New mandatory pricing list: a merchant’s nightmare

The interim government has threatened imposing a so-called “mandatory pricing list” on merchants to fight soaring commodity prices and merchants’ “greed,” giving them a grace period of only one week to lower their prices and to follow the new pricing guideline.
Mahmoud Ziad, the spokesperson of the Ministry of Supply and Internal Trade (MSIT) said it could be a final decision if merchants refuse to lower their prices by the end of this week, but until now it is only preliminary.
Minister of MSIT Mohamed Abu Shady warned traders if the new pricing guideline is not upheld, the government would retaliate by forcing the mandatory pricing list, the week after the grace period. The pricing list would force merchants to sell their products at government-mandated prices.
“The grace period is more likely an opportunity for merchants to prove their good intentions and commitment in order to reduce prices,” Abu Shady explained.
The guideline is a list including 28 varieties of vegetables and fruits that merchants must follow during the one week period to avoid the mandatory pricing system being set in place. Consumer who find a merchant violating this list are encouraged to immediately call 19805 or 19468 to complain.
For example, the prices of tomatoes should be sold at average between EGP 1.5 to EGP 2 per kilo, the potatoes between EGP 4.75 and EGP 5.5 per kilo and the local cucumber prices between EGP 2 to EGP 2.5.
Prices soared, consumers screamed
Consumers recently saw an unprecedented soar in prices, compared to the past ten years, as tycoon monopolies and rapacity pushed inflation rates up 0.7 percent, according to Central Agency of Public Mobilization and Statistics (CAPMAS).
Food and beverage prices are the largest amount to Egypt’s consumer price index (CPI), which reached an average of 9.4 percent over the last ten years.
However subsidized food items is delivered to more than two thirds of the whole population, but vegetables and fruits are not included within the subsidized foods list through the ration card system of the government.
Doaa El-Kholy, a housewife, told Egypt Independent that life is so difficult in Egypt because everything is expensive and no good income in return.
She pointed out that she is upset because the poor quality of services provided by the country, besides people conscience disappeared.
“Egypt is too expensive Now, your average wage needs to be 10,000 to live a good life,” Shaimaa Raffat a web editor sighed. 
“When people cannot afford to buy their basic grocery items because of high prices, they feel disabled because they work and exert their utmost effort but then do not earn enough money to meet their own life necessities,” said Ahmed Hussien, a 30 year-old accountant and manager of a kids clothes company.
Merchant’s condemnations 
The mandatory pricing system, which was in place until the 1990s after being imposed by the administration of President Gamal Abdel-Nasser, provoked a wave of disappointment and frustration from merchants, who considered it “a temporary painkiller.”

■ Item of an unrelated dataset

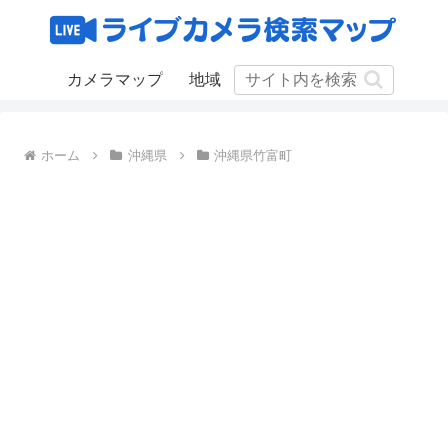
カメラマップ
地域
ホーム
沖縄県
沖縄県竹富町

Speaking in a press statement, the head of the Federation of Egyptian Chambers of Commerce (FECC), Ahmed El-Wakil, issued number of new proposals to overcome high prices especially of vegetables and fruits which were traded at ever soaring prices by wholesalers.
El-Wakil said proper market economies have no “mandatory prices” imposed by the government, which encourages black markets to thrive, destroys market efficiency and disables competition.
“Policy dealing with hiking inflation rates should be implemented by facing the problem objectively and not by using painkillers,” he said.
El-Wakil noted that the FECC along with economists and logistics management experts carried out number of economic studies which state that to deal with this phenomenon, the government should be wise and follow two strategies.
“The first strategy will be immediate to temporarily fix the crisis. The FECC in cooperation with all chambers of commerce across the country will announce both the average wholesale and customer prices on a daily basis as a reference point so consumers can compare the two,” El-Wakil pointed.
These prices are the sum of the average wholesale prices, the transportation cost depending on the geographical regions, workers’ wages and all direct and indirect expenditures including rent, insurance, electricity, taxes and packaging.  
The second strategy, according to El-Wakil, is to increase the efficiency by fixing supply-related issues in the whole internal trade system, which is expected to contribute to a more balanced market with an interest in lower prices.
Hussein El-Sebaie, chairman of Obour Market Device, one of the biggest wholesale markets in Egypt, said the reason of price increase due to the lag, decrease in the supply and transportation troubles between various provinces due to the curfew, which has pushed some merchants to exploit the situation.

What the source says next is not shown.